Yeongsanhoesang began as a Buddhist vocal piece and evolved, in the late Joseon period, into an instrumental suite. Long, breath-driven melodies woven by the piri and daegeum (bamboo wind instruments), the haegeum (two-string fiddle), the gayageum and the geomungo (plucked zithers) sustained this repertory for generations in intimate music salons. Recasting the entire suite, movement by movement, within a Western instrumental idiom is virtually unprecedented.

Composer Kim In-gyu treats this immense legacy not as a literal translation but as a retelling. He moves beyond transcription, allowing traditional melodies to be reborn within Western harmony and formal structures. The resulting Metamorphosis: Yeongsanhoesang retains the original’s emotional core while revealing a wholly new sonic texture.

Conductor Jeong Chi-yong, a long-standing figure in Korea’s music world, will lead the project. His résumé—stints with the National Symphony Orchestra and the Seoul Metropolitan Symphony Orchestra—lends the work necessary gravitas. The task before him is to weave a single narrative from a complex intersection of tradition and modernity, East and West.

Violinist Kim Dong-hyun, who has made his mark in international competitions, appears as soloist. In Kim Jun-ho’s concerto Mua, he will navigate between Korean rhythmic idioms and the conventions of the Western concerto.

Mua unfolds in three movements, each grounded in a different traditional idea. It draws on the asymmetric seven-beat chilchae jangdan, the gestures of the Cheoyongmu dance, and shamanic movement. These elements emerge through the tense interplay between solo violin and orchestra. Composer Kim Jun-ho uses that tension to rethink Korean musical notions of time and embodied performance for contemporary listeners.

Another central figure is guest concertmaster Shim Jeong-eun. Shim has long pursued a distinctly Korean ensemble sound, focusing on how Western instruments can convey traditional breathing and phrasing.
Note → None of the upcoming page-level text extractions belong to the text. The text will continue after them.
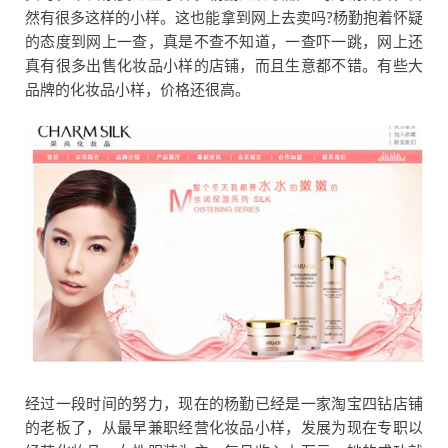
然有很多这样的小样。这也能拿到网上去卖吗?杨勤抱着怀疑
的态度到网上一查，真是不查不知道，一查吓一跳，网上还
真有很多出售化妆品小样的店铺，而且生意都不错。有些大
品牌的化妆品小样，价格还很高。
经过一段时间的努力，现在的杨勤已经是一家淘宝四钻店铺
的老板了，从最早兼职经营化妆品小样，发展为现在专职以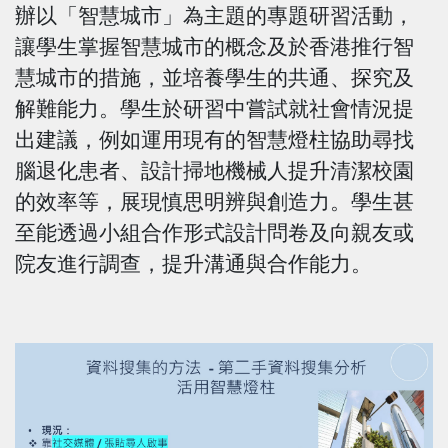
辦以「智慧城市」為主題的專題研習活動，
讓學生掌握智慧城市的概念及於香港推行智
慧城市的措施，並培養學生的共通、探究及
解難能力。學生於研習中嘗試就社會情況提
出建議，例如運用現有的智慧燈柱協助尋找
腦退化患者、設計掃地機械人提升清潔校園
的效率等，展現慎思明辨與創造力。學生甚
至能透過小組合作形式設計問卷及向親友或
院友進行調查，提升溝通與合作能力。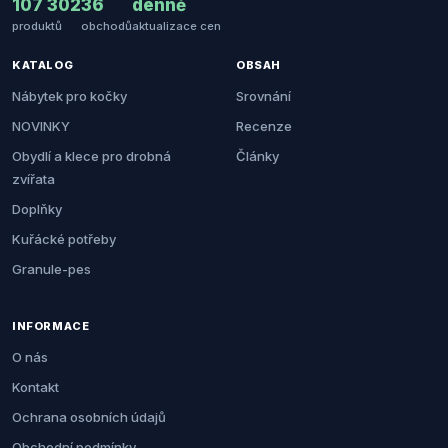
107 302
36
denně
produktů
obchodů
aktualizace cen
KATALOG
OBSAH
Nábytek pro kočky
Srovnání
NOVINKY
Recenze
Obydlí a klece pro drobná
Články
zvířata
Doplňky
Kuřácké potřeby
Granule-pes
INFORMACE
O nás
Kontakt
Ochrana osobních údajů
Obchodní podmínky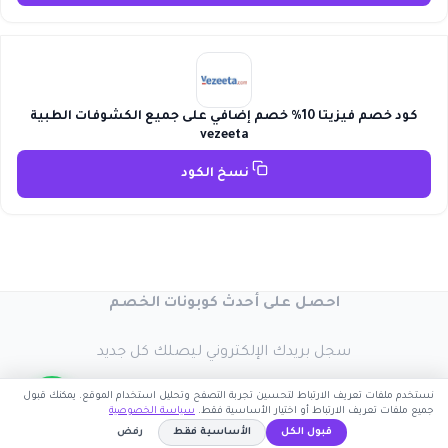
كود خصم فيزيتا 10% خصم إضافي على جميع الكشوفات الطبية
vezeeta
نسخ الكود
احصل على أحدث كوبونات الخصم
سجل بريدك الإلكتروني ليصلك كل جديد
نستخدم ملفات تعريف الارتباط لتحسين تجربة التصفح وتحليل استخدام الموقع. يمكنك قبول
جميع ملفات تعريف الارتباط أو اختيار الأساسية فقط.
سياسة الخصوصية
قبول الكل
الأساسية فقط
رفض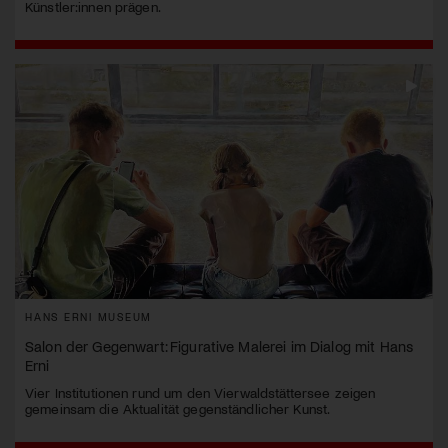
Künstler:innen prägen.
HANS ERNI MUSEUM
Salon der Gegenwart: Figurative Malerei im Dialog mit Hans
Erni
Vier Institutionen rund um den Vierwaldstättersee zeigen
gemeinsam die Aktualität gegenständlicher Kunst.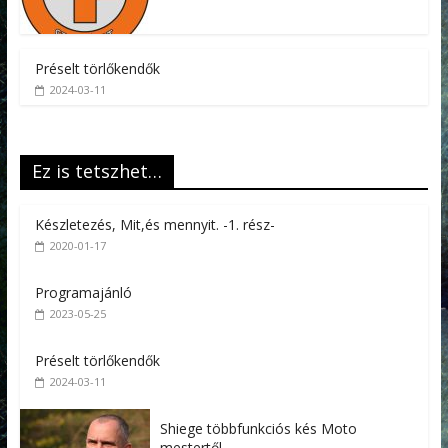
Préselt törlőkendők
2024-03-11
Ez is tetszhet…
Készletezés, Mit,és mennyit. -1. rész-
2020-01-17
Programajánló
2023-05-25
Préselt törlőkendők
2024-03-11
Shiege többfunkciós kés Moto
mestertől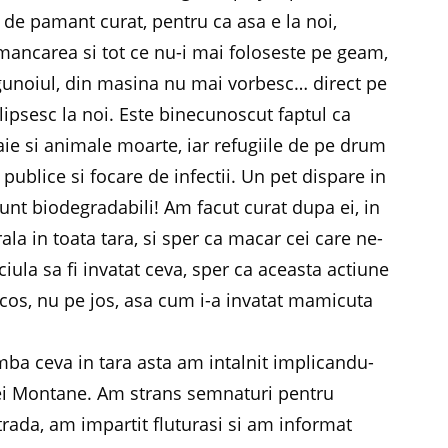
de pamant curat, pentru ca asa e la noi,
 mancarea si tot ce nu-i mai foloseste pe geam,
gunoiul, din masina nu mai vorbesc… direct pe
lipsesc la noi. Este binecunoscut faptul ca
ie si animale moarte, iar refugiile de pe drum
publice si focare de infectii. Un pet dispare in
 sunt biodegradabili! Am facut curat dupa ei, in
la in toata tara, si sper ca macar cei care ne-
iula sa fi invatat ceva, sper ca aceasta actiune
n cos, nu pe jos, asa cum i-a invatat mamicuta
mba ceva in tara asta am intalnit implicandu-
ei Montane. Am strans semnaturi pentru
trada, am impartit fluturasi si am informat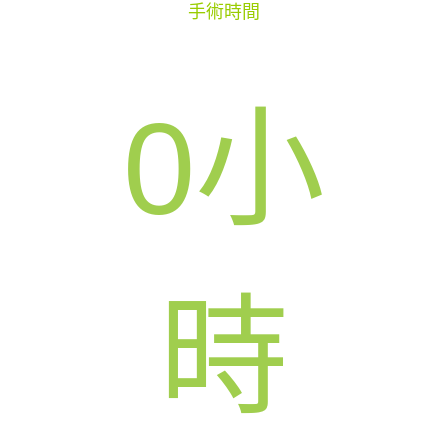
手術時間
0
小
時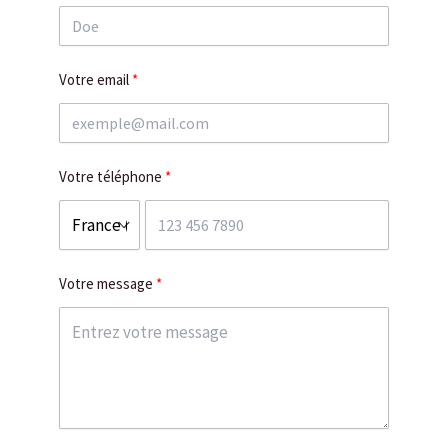
Votre email
Votre téléphone
Votre message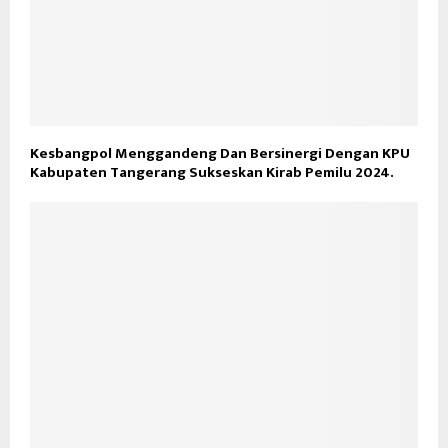
Kesbangpol Menggandeng Dan Bersinergi Dengan KPU
Kabupaten Tangerang Sukseskan Kirab Pemilu 2024.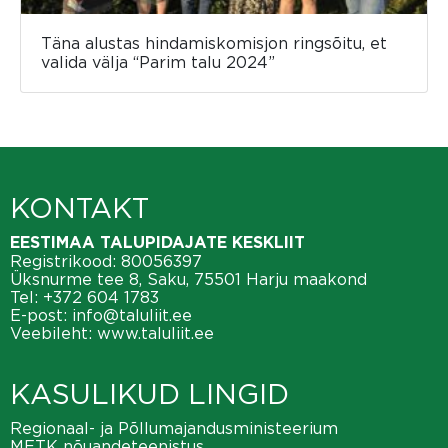
Täna alustas hindamiskomisjon ringsõitu, et
valida välja “Parim talu 2024”
KONTAKT
EESTIMAA TALUPIDAJATE KESKLIIT
Registrikood: 80056397
Üksnurme tee 8, Saku, 75501 Harju maakond
Tel:
+372 604 1783
E-post:
info@taluliit.ee
Veebileht:
www.taluliit.ee
KASULIKUD LINGID
Regionaal- ja Põllumajandusministeerium
METK nõuandeteenistus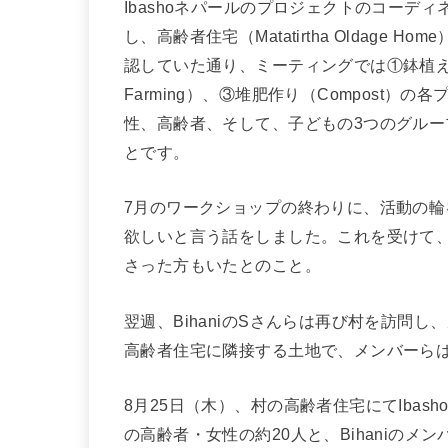
Ibashoネパールのプロジェクトのコーディ
し、高齢者住宅（Matatirtha Oldag
認していた通り、ミーティングでは①鉢植え植物の栽
Farming）、③堆肥作り（Compost
性、高齢者、そして、子どもの3つのグル
とです。
7月のワークショップの終わりに、活動の
欲しいと言う話をしました。これを受けて
さった方もいたとのこと。
翌週、BihaniのSさんらは再び村を訪問
高齢者住宅に隣接する土地で、メンバーら
8月25日（木）、村の高齢者住宅にてIba
の高齢者・女性の約20人と、Bihaniのメン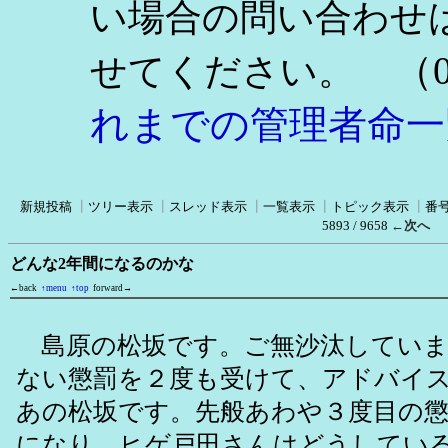
い場合の問い合わせ
（0
せてください。
れまでの管理者命一
新規投稿
┃
ツリー表示
┃
スレッド表示
┃
一覧表示
┃
トピック表示
┃
番
5893 / 9658
←次へ
どんな2年間になるのかな
←back
↑menu
↑top
forward→
島原の松坂です。ご無沙汰していま
ない懲罰を２度も受けて、アドバイ
あの松坂です。先般あわや３度目の
になり、ヒゲ戸田さんはどうしてい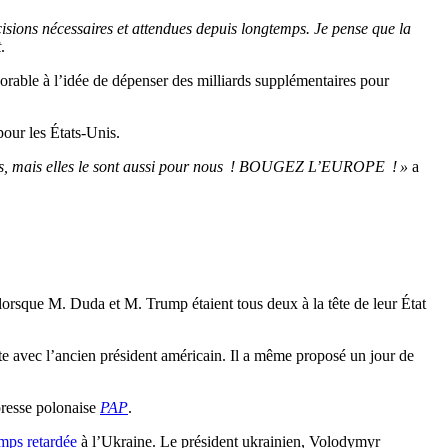
isions nécessaires et attendues depuis longtemps. Je pense que la
t
.
orable à l’idée de dépenser des milliards supplémentaires pour
our les États-Unis.
nous, mais elles le sont aussi pour nous ! BOUGEZ L’EUROPE ! »
a
0, lorsque M. Duda et M. Trump étaient tous deux à la tête de leur État
te avec l’ancien président américain. Il a même proposé un jour de
presse polonaise
PAP
.
mps retardée
à l’Ukraine. Le président ukrainien, Volodymyr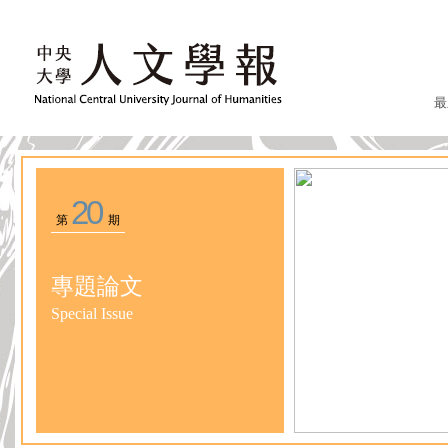
最
20
第
期
專題論文
Special Issue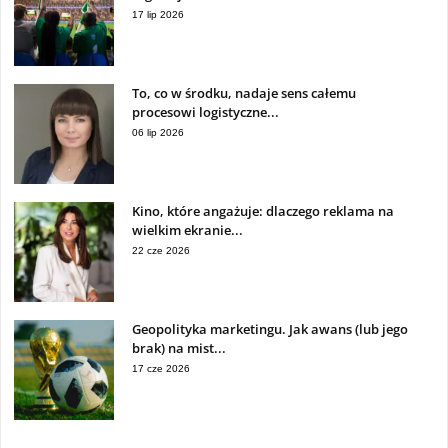
17 lip 2026
To, co w środku, nadaje sens całemu
procesowi logistyczne...
06 lip 2026
Kino, które angażuje: dlaczego reklama na
wielkim ekranie...
22 cze 2026
Geopolityka marketingu. Jak awans (lub jego
brak) na mist...
17 cze 2026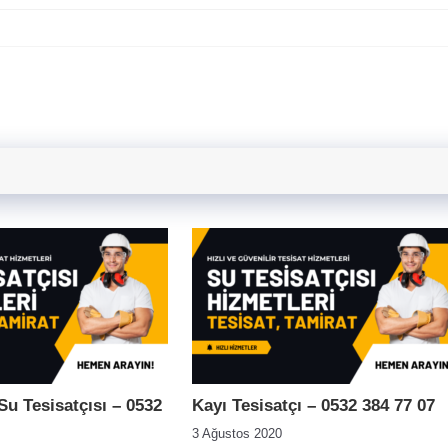
u Tesisatçısı – 0532
Kayı Tesisatçı – 0532 384 77 07
3 Ağustos 2020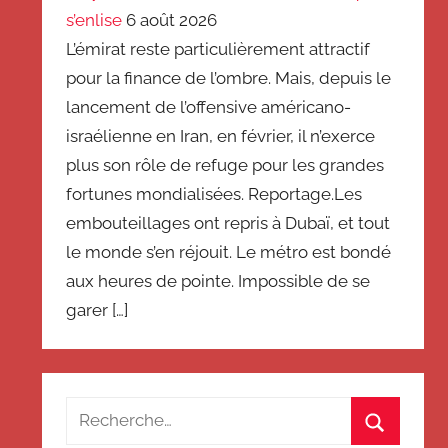
s’enlise
6 août 2026
L’émirat reste particulièrement attractif
pour la finance de l’ombre. Mais, depuis le
lancement de l’offensive américano-
israélienne en Iran, en février, il n’exerce
plus son rôle de refuge pour les grandes
fortunes mondialisées. Reportage.Les
embouteillages ont repris à Dubaï, et tout
le monde s’en réjouit. Le métro est bondé
aux heures de pointe. Impossible de se
garer […]
Recherche
pour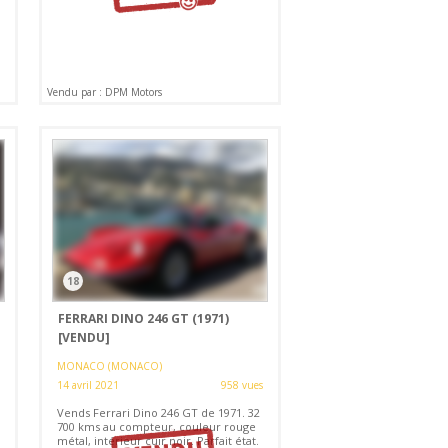
Vendu par : DPM Motors
18
FERRARI DINO 246 GT (1971)
[VENDU]
MONACO (MONACO)
14 avril 2021
958 vues
Vends Ferrari Dino 246 GT de 1971. 32
700 kms au compteur, couleur rouge
métal, intérieur cuir noir. Parfait état.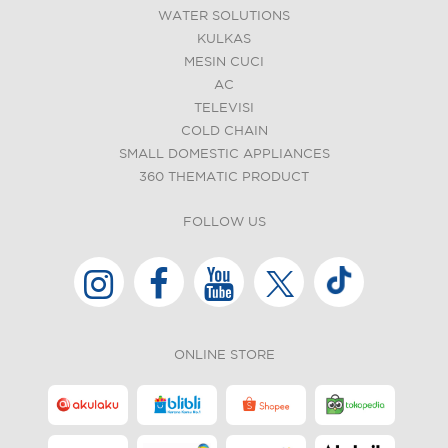
WATER SOLUTIONS
KULKAS
MESIN CUCI
AC
TELEVISI
COLD CHAIN
SMALL DOMESTIC APPLIANCES
360 THEMATIC PRODUCT
FOLLOW US
ONLINE STORE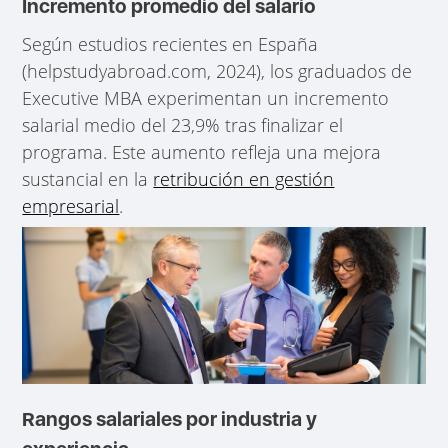
Incremento promedio del salario
Según estudios recientes en España
(helpstudyabroad.com, 2024), los graduados de
Executive MBA experimentan un incremento
salarial medio del 23,9% tras finalizar el
programa. Este aumento refleja una mejora
sustancial en la
retribución en gestión
empresarial
.
Rangos salariales por industria y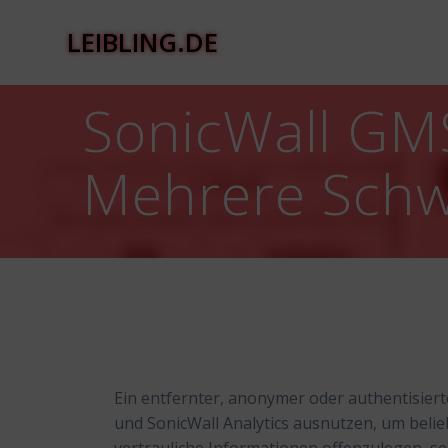
Zum
Inhalt
LEIBLING.DE
springen
SonicWall GMS
Mehrere Schw
Ein entfernter, anonymer oder authentisier
und SonicWall Analytics ausnutzen, um be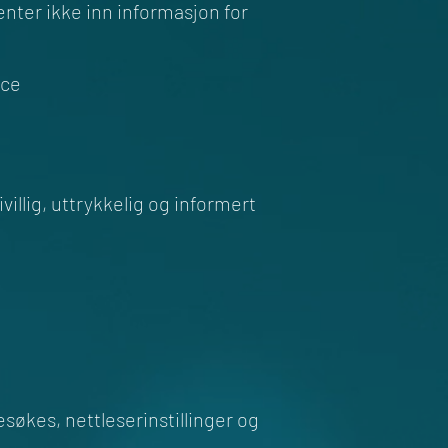
enter ikke inn informasjon for
ice
illig, uttrykkelig og informert
søkes, nettleserinstillinger og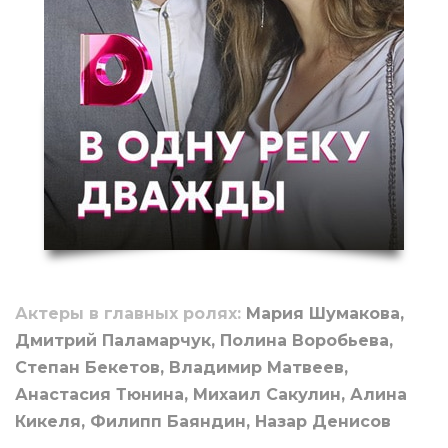
Актеры в главных ролях:
Мария Шумакова,
Дмитрий Паламарчук, Полина Воробьева,
Степан Бекетов, Владимир Матвеев,
Анастасия Тюнина, Михаил Сакулин, Алина
Кикеля, Филипп Баяндин, Назар Денисов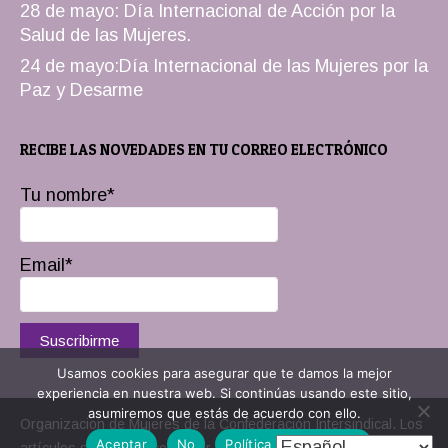
28 de mayo: Día Internacional de Acción por la
Salud de las Mujeres.
24 de mayo:Día Internacional de las Mujeres por la
Paz y Desarme
RECIBE LAS NOVEDADES EN TU CORREO ELECTRÓNICO
Tu nombre*
Email*
Usamos cookies para asegurar que te damos la mejor
experiencia en nuestra web. Si continúas usando este sitio,
asumiremos que estás de acuerdo con ello.
Organizacion de Mujeres de la Confederación Intersindical. Los
Aceptar
No
Política de privacidad
artículos se pueden compartir.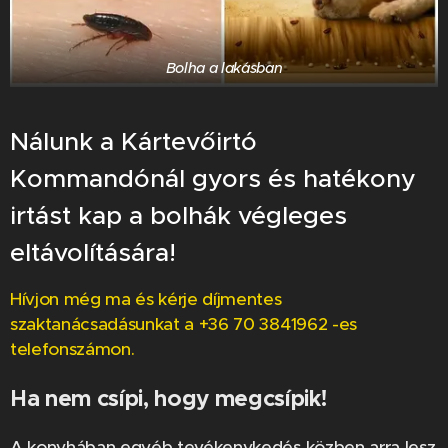
Bolha a lakásban
Nálunk a Kártevőirtó
Kommandónál gyors és hatékony
irtást kap a bolhák végleges
eltávolítására!
Hívjon még ma és kérje díjmentes
szaktanácsadásunkat a +36 70 3841962 -es
telefonszámon.
Ha nem csípi, hogy megcsípik!
A konyhában egyéb tevékenykedés közben arra lesz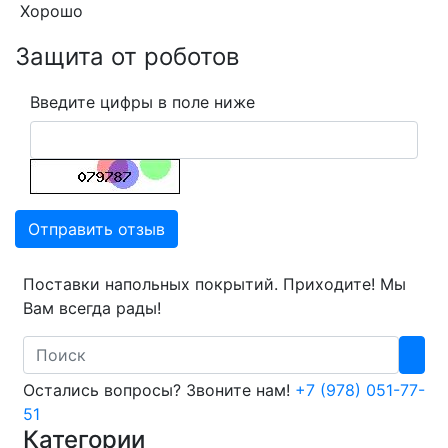
Хорошо
Защита от роботов
Введите цифры в поле ниже
Отправить отзыв
Поставки напольных покрытий. Приходите! Мы
Вам всегда рады!
Search
Остались вопросы? Звоните нам!
+7 (978) 051-77-
51
Категории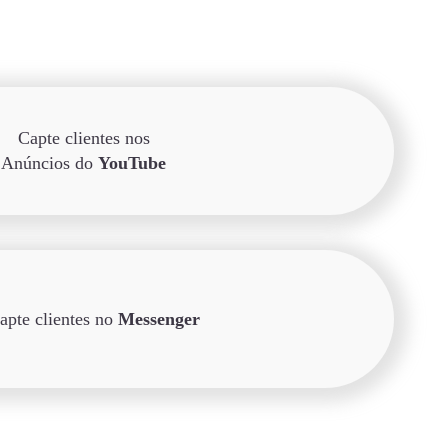
Capte clientes nos
Anúncios do
YouTube
apte clientes no
Messenger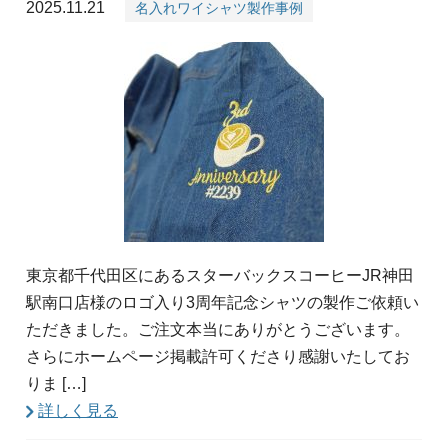
2025.11.21
名入れワイシャツ製作事例
東京都千代田区にあるスターバックスコーヒーJR神田
駅南口店様のロゴ入り3周年記念シャツの製作ご依頼い
ただきました。ご注文本当にありがとうございます。
さらにホームページ掲載許可くださり感謝いたしてお
りま […]
詳しく見る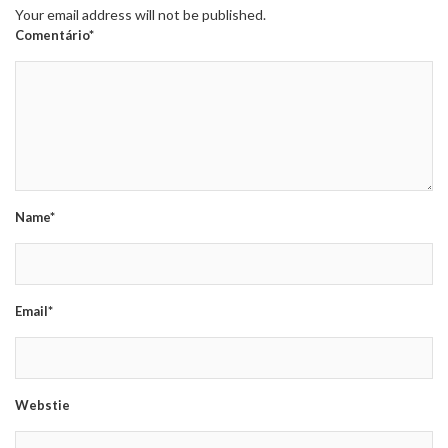
Your email address will not be published.
Comentário*
Name*
Email*
Webstie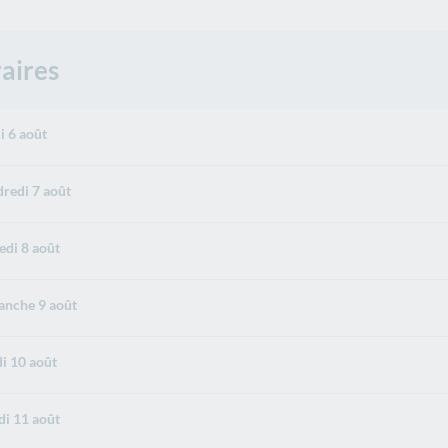
aires
i 6 août
redi 7 août
di 8 août
nche 9 août
i 10 août
i 11 août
His involvement signals that this project is not a one-off stunt but part of a sustained research trajectory.

The program opens with Ganggangsullae. As its repeating rhythm expands incrementally, Korean instruments and Western strings intersect. The breaths produced by the daegeum, piri, haegeum and ajaeng form a foundation that violins, violas, cellos and double basses layer over, producing a distinctive emotional register.

Following that, Mua ramps up dramatic contrast. The solo violin anchors the work while woodwinds, brass and strings interweave fragmented rhythms and motifs, sharpening the tension. Here, traditional jangdan operates not as background color but as a structural force.

The evening culminates with Metamorphosis: Yeongsanhoesang. A mid-sized ensemble—flute, oboe, clarinet, bassoon, horn, trumpet, timpani and strings—recasts the original’s slow, expansive flow in fresh timbral hues.

The work’s core idea is transformation. A single melody shifts instruments, timbres and formal contexts, revealing entirely different expressive faces. When traditional cyclical time collides with Western linear form, the result is a recurring play of surprise, tension and release.

Photo='Metamorphosis:
Photo='Metamorphosis: Yeongsanhoesang' poster

The project also engages questions about the globalization of Korean music. In the century since Korea adopted Western musical practices, composers have continually reassessed identity. This performance can be read as the next step in that ongoing inquiry.

Many contemporary works draw on traditional music, but few attempt to translate an entire original suite into a Western ensemble. In that sense, this production is less an experiment than a directional statement.

Joy of Strings has expanded its activity beyond the concert hall—film scores, broadcast work and regional cultural projects have broadened its reach. This program marks another boundary the ensemble is crossing.

Metamorphosis: Yeongsanhoesang does not aim to recreate the past. It dismantles the past and rebuilds it in contemporary idiom. In the process, tradition appears not as a fixed relic but as a living, evolving structure.

What lingers after the performance may feel unfamiliar. That unfamiliarity, however, points toward a new path for Korean music.